To continue on our safety and health journey, as an industry we need to ask some difficult and uncomfortable questions:
- Are we learning from our past mistakes and the near misses and not normalising hazards?
- Are we collecting the right data to inform our safety and health decisions?
- Are our procedures too complex and/or overly administrative?
- Are our critical controls designed and implemented correctly and are we verifying that they are working?
- Are we empowering workers to identify incidents and hazards?
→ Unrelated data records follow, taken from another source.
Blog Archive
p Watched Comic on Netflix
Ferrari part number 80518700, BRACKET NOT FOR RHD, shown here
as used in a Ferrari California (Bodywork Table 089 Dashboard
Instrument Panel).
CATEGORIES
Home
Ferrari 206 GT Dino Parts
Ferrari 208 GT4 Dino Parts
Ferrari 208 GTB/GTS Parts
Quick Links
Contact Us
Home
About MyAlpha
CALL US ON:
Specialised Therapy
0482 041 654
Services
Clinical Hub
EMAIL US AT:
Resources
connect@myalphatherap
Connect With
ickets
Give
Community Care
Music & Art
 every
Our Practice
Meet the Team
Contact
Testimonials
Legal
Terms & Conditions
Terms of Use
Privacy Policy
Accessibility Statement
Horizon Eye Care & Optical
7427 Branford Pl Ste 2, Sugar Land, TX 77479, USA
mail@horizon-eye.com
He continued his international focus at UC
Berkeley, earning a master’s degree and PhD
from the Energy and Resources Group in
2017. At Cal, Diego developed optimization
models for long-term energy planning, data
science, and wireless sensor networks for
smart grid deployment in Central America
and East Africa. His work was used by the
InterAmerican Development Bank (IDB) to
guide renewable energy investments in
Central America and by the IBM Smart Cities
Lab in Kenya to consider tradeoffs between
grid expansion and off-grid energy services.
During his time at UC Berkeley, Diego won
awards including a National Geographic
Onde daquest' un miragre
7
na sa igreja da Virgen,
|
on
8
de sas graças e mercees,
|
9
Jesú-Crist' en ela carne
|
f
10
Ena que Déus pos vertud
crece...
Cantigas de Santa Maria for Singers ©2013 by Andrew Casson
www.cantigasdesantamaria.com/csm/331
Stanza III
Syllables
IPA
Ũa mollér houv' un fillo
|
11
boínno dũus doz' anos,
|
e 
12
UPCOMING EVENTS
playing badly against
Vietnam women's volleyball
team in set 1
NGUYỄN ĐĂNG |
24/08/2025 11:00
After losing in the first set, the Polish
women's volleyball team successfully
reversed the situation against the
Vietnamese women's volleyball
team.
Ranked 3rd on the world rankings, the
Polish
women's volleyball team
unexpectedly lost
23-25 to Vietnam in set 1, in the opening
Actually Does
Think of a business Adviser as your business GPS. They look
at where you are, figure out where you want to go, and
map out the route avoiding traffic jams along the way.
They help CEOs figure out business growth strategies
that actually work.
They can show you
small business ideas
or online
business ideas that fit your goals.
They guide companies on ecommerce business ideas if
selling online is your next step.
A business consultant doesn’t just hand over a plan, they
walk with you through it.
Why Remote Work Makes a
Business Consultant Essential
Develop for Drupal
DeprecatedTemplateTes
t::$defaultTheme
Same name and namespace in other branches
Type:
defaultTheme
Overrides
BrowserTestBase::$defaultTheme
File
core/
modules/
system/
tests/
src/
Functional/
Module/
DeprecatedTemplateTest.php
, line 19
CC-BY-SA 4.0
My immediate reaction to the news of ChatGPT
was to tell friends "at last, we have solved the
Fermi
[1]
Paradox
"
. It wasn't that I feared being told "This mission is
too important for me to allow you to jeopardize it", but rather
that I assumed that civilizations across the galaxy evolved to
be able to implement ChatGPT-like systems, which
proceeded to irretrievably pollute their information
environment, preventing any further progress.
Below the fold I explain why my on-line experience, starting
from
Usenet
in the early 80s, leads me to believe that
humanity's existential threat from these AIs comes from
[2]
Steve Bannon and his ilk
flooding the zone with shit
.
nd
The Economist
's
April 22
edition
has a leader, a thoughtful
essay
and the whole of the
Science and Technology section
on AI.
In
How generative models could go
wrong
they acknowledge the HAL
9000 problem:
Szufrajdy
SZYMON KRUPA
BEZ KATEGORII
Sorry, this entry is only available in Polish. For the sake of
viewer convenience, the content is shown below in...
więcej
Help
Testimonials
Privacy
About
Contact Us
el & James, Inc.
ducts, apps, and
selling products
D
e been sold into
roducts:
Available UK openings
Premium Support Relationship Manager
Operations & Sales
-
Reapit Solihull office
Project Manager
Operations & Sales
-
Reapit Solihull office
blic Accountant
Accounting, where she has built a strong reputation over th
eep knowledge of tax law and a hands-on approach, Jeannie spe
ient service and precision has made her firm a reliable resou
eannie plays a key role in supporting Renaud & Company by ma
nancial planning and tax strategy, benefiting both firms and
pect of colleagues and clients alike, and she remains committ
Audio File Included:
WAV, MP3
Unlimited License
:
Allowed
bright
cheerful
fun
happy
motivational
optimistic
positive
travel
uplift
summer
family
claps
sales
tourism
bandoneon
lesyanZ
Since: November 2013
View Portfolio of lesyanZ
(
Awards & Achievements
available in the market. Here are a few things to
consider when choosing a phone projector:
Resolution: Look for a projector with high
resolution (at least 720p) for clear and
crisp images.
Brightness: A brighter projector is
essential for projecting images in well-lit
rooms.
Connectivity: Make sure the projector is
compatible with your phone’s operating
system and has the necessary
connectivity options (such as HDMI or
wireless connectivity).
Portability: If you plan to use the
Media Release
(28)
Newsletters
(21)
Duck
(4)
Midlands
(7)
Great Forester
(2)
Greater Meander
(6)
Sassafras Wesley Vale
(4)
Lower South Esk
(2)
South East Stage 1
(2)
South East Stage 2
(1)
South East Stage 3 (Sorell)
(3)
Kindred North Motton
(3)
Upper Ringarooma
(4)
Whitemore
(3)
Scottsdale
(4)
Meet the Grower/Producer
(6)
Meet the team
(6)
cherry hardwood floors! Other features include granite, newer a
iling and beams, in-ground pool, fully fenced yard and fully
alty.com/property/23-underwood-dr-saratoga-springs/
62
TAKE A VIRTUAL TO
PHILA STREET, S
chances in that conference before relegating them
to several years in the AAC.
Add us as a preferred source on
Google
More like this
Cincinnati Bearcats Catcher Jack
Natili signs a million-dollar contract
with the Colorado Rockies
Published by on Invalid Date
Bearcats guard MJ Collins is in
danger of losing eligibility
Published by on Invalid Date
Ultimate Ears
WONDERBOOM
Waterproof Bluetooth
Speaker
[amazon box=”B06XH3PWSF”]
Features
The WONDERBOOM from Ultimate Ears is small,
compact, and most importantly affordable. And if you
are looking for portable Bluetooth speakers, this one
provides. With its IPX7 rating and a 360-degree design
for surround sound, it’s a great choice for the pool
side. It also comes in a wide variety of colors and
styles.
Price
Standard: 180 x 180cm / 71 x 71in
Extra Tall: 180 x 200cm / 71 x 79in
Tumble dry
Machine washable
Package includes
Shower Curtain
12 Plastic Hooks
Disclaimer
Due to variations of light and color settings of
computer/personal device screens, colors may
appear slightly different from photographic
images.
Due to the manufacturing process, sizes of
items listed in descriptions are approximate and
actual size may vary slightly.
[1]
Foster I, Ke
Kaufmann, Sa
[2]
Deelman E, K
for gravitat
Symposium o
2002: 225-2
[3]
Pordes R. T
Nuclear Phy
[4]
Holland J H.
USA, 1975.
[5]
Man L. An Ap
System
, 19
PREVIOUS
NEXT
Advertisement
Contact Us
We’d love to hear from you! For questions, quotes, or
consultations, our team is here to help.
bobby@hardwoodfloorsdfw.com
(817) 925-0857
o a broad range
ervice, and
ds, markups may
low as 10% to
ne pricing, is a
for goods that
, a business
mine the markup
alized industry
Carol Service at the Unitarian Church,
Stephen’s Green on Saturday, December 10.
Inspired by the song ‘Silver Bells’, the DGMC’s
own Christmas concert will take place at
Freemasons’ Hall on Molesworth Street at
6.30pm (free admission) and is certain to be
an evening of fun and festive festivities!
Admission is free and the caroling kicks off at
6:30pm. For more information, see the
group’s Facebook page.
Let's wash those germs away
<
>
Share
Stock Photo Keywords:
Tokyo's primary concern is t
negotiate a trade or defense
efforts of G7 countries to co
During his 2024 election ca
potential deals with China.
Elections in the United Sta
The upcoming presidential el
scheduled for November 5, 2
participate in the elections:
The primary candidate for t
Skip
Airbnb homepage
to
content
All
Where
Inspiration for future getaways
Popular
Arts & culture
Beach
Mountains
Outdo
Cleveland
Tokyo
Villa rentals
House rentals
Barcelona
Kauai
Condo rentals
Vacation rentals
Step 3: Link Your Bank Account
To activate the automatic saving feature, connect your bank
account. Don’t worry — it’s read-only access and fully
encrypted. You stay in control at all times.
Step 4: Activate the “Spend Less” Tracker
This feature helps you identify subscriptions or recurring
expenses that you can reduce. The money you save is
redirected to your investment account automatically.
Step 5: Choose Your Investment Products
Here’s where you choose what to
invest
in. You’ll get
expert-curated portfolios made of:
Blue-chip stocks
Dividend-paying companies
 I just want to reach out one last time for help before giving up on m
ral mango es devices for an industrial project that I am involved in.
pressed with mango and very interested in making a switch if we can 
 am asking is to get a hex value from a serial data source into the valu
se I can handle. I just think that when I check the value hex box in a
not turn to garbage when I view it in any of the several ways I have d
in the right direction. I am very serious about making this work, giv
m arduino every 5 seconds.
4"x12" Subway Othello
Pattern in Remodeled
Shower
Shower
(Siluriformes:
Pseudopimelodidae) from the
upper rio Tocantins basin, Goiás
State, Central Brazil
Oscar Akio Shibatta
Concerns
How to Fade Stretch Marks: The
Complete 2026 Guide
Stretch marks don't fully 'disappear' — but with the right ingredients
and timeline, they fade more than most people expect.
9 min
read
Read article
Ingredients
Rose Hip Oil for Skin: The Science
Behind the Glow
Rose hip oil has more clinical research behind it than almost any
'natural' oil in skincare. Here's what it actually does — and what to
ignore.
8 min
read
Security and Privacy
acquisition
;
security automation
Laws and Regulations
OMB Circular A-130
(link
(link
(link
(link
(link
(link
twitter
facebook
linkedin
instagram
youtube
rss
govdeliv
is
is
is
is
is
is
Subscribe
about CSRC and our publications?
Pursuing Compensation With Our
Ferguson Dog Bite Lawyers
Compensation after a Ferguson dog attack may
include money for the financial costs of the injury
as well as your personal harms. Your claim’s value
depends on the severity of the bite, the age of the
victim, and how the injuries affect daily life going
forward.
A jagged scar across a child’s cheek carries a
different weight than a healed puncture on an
If we don’t answer these questions, my fear is that we will continue along what Dr Brady described as a fatality cycle, which is characterised by periods where a significant number of fatalities occur, followed by periods where there are few to none.
These are not new concepts and nothing here should be a revelation to anyone. As leaders in the industry, I challenge you to think about these questions and critically evaluate whether they are being asked and, most importantly, answered within your organisation.